From Data to Dollars: Building Practical AI in Large Organizations - The Lean AI Podcast presented by Eric Ries Recap

Podcast: The Lean AI Podcast presented by Eric Ries

Published: 2025-06-12

Duration: 37 min

Summary

This episode explores the essential intersection between business and technology in driving successful AI initiatives within large organizations. Siddharth shares insights on bridging the gap between business leaders and technologists to ensure AI projects deliver real value.

What Happened

In this episode, host Eric Ries welcomes Siddharth, a seasoned AI leader with a rich background in both technology and business strategy. Siddharth shares his journey from being a computer science engineer at Morgan Stanley to leading AI initiatives at the Royal Bank of Canada. He emphasizes the importance of understanding how technology, data, and business converge to create impactful AI solutions. His experience in enterprise strategy and digital transformation enriches the discussion around AI adoption and the practical steps organizations can take to succeed.

A significant part of the conversation revolves around a Venn diagram Siddharth describes to illustrate the disconnect between two critical groups in organizations: business leaders and technologists. He points out that while business leaders focus on outcomes like revenue growth and cost savings, technologists are more concerned with data accuracy and model performance. This gap can lead to misunderstandings that hinder AI initiatives. Siddharth argues that the key to overcoming this challenge lies in having individuals who can operate in the intersection of these two circles, effectively communicating and translating business needs into actionable AI solutions.

Key Insights

Key Questions Answered

What is Siddharth's background in AI and technology?

Siddharth's career began as a computer science engineer at Morgan Stanley, where he gained hands-on experience in building software and designing data pipelines. After a few years, he pursued further education in business to better understand the intersection of technology and strategy. Over the past decade at the Royal Bank of Canada, he has worked in various roles, including enterprise strategy and digital transformation, ultimately focusing on leading AI initiatives and building enterprise data products.

How does Siddharth describe the disconnect between business leaders and technologists?

Siddharth uses a Venn diagram to illustrate the disconnect between business leaders, who are outcome-driven and focused on metrics like revenue growth and cost savings, and technologists, who think in terms of data accuracy and model performance. He notes that this disconnect arises because both groups often speak different languages, which can hinder the successful implementation of AI solutions.

What role do AI product managers play in organizations?

AI product managers are crucial for bridging the gap between business needs and technological capabilities. Siddharth describes them as the 'glue' that ensures AI initiatives are aligned with business outcomes. They understand both the technical aspects of data and AI and the priorities of the business, allowing them to translate business problems into solvable AI challenges and ensure that AI efforts remain focused and outcome-driven.

What strategies does Siddharth suggest for delivering AI projects?
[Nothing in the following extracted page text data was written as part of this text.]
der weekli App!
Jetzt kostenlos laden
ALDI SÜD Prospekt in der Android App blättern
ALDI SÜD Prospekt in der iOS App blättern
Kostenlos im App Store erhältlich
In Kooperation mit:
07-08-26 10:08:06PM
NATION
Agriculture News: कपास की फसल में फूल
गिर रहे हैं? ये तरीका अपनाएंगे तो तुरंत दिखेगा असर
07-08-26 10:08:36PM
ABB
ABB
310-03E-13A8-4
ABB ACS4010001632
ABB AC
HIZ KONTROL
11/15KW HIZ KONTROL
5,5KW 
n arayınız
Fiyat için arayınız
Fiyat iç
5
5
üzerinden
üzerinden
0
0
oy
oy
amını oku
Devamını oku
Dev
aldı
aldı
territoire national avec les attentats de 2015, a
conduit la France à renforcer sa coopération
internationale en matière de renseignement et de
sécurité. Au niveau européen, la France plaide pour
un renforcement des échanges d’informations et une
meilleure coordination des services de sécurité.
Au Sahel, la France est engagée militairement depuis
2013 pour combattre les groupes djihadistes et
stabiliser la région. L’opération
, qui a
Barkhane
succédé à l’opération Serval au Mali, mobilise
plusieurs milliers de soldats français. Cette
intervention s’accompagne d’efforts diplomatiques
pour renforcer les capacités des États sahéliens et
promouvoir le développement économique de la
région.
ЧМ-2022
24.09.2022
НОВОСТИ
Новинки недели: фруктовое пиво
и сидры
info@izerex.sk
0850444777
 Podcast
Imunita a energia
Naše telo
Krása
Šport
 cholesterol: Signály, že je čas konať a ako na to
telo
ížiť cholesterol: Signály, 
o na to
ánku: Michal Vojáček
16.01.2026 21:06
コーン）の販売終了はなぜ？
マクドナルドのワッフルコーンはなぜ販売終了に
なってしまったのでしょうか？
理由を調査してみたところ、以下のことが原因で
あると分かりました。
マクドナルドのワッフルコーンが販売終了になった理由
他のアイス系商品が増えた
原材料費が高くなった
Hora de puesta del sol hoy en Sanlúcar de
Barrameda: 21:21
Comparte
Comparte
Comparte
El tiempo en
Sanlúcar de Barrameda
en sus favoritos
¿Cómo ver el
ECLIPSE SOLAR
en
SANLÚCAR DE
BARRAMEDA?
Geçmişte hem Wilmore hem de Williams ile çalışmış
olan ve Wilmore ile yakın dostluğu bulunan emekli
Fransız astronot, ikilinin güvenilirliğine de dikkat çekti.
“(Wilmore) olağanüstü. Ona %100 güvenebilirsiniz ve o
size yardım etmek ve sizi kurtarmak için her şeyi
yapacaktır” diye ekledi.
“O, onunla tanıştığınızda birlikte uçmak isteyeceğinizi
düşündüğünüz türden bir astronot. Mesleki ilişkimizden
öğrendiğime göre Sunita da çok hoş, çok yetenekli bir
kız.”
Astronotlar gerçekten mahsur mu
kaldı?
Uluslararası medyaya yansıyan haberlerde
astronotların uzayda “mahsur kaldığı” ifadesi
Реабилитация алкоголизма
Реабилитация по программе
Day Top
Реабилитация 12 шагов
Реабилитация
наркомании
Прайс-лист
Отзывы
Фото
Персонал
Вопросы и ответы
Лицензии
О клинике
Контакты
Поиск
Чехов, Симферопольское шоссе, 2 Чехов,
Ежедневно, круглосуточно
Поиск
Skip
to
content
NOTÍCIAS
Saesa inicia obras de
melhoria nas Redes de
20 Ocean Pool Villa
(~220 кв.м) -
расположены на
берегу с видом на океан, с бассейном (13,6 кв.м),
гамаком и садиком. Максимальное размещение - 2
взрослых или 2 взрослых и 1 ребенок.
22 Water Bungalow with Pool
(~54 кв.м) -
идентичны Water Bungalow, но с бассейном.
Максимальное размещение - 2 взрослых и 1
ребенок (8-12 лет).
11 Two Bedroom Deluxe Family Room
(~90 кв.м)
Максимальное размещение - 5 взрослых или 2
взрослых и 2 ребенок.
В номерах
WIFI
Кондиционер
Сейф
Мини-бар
Siddharth emphasizes the importance of focusing on delivering small, meaningful AI features rather than waiting for groundbreaking innovations. He suggests implementing a continuous delivery mechanism to isolate what is important and to roll out features early and often. By doing so, organizations can quickly adapt to user expectations and the rapid pace of change in the AI landscape.

What impact do rising user expectations have on AI initiatives?

Siddharth points out that as companies like Google and Amazon release new AI features rapidly, user expectations across all industries are soaring. People now expect the same level of intelligence and simplicity from every brand they interact with. This creates pressure on organizations to innovate quickly and deliver AI solutions that meet these heightened expectations, making it essential to prioritize impactful AI projects.